This chart provided by @RealVovochka about user activity and volume on dYdX’s web platform is really interesting.
It’s an aggregated chart of users, which doesn’t allow us to accurately attribute the data that could demonstrate retention. A first conclusion could be that the incentive program is not successfully attracting a massive number of new traders, which would certainly offset the loss of current traders. The second conclusion is that, assuming there isn’t a significant influx of new users, there is a strong trend of these traders leaving the platform.

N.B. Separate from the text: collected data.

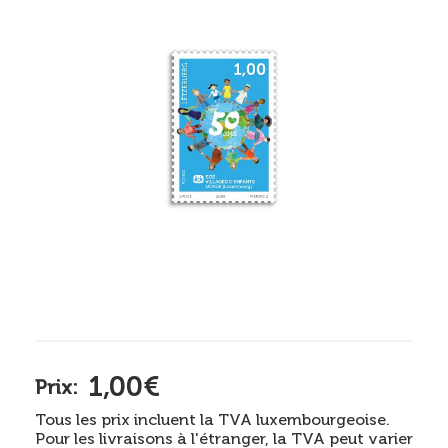
1,00€
Prix:
Tous les prix incluent la TVA luxembourgeoise.
Pour les livraisons à l'étranger, la TVA peut varier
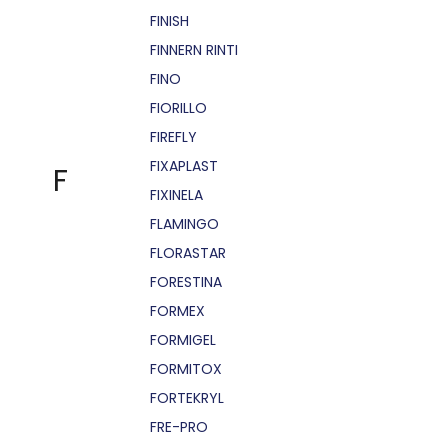
FINISH
FINNERN RINTI
FINO
FIORILLO
FIREFLY
FIXAPLAST
F
FIXINELA
FLAMINGO
FLORASTAR
FORESTINA
FORMEX
FORMIGEL
FORMITOX
FORTEKRYL
FRE-PRO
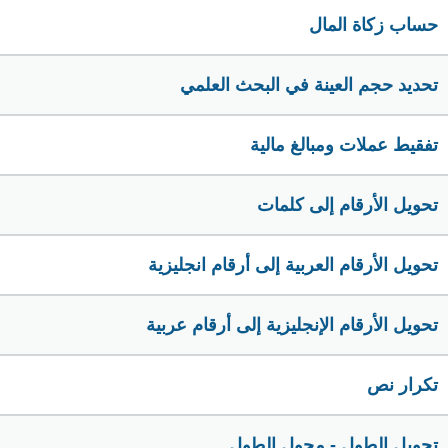
حساب زكاة المال
تحديد حجم العينة في البحث العلمي
تفقيط عملات ومبالغ مالية
تحويل الأرقام إلى كلمات
تحويل الأرقام العربية إلى أرقام انجليزية
تحويل الأرقام الإنجليزية إلى أرقام عربية
تكرار نص
تحويل الطول - محول الطول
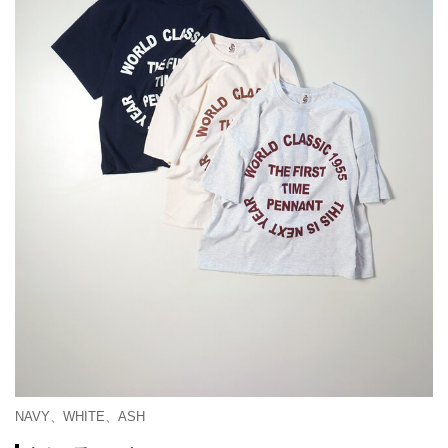
NAVY、WHITE、ASH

Can we solve this problem with incentives? I don’t think that’s the solution. The reality for derivatives brokers is that most of their leveraged users do not manage to be profitable in the long term. This table summarizes the issues. On some platforms, this rate even exceeds 85%, and that’s despite the fact that the statistics in some cases downplay these percentages. This is why CFD brokers are among the companies with the largest marketing budgets (we can see them advertising with the most important football teams in Europe). This is partly because it is common for them not to hedge clients’ trades in the market, but rather to take the opposite position directly against the clients. This creates a huge conflict of interest. Can we change this reality? I believe there are mechanisms to do so, and also to partially subsidize these clients’ losses to give them opportunities to become profitable. But I think that simply subsidizing the losses, without providing education and without seeking to offer more sustainable trading operations, is a short-term strategy. To identify those traders who are indeed profitable—which are few—it is necessary to allocate a large part of the budget to attracting more traders to the platform. As I suggested, we should focus on funding those who prove to be sustainable, as they are the clients with whom we really have some hope of achieving retention. Incentives in crypto, I believe, are an excellent tool to open the door to creating value for the project, but we need to understand the dynamics of traditional futures trading models, because with such similar operations, I believe we can learn a lot about how to grow these brokers.
20 million is an excellent budget that I believe we must ensure generates significant value. In 2024, the project has achieved fees of 24 million, highlighting the considerable effort this program represents for the protocol.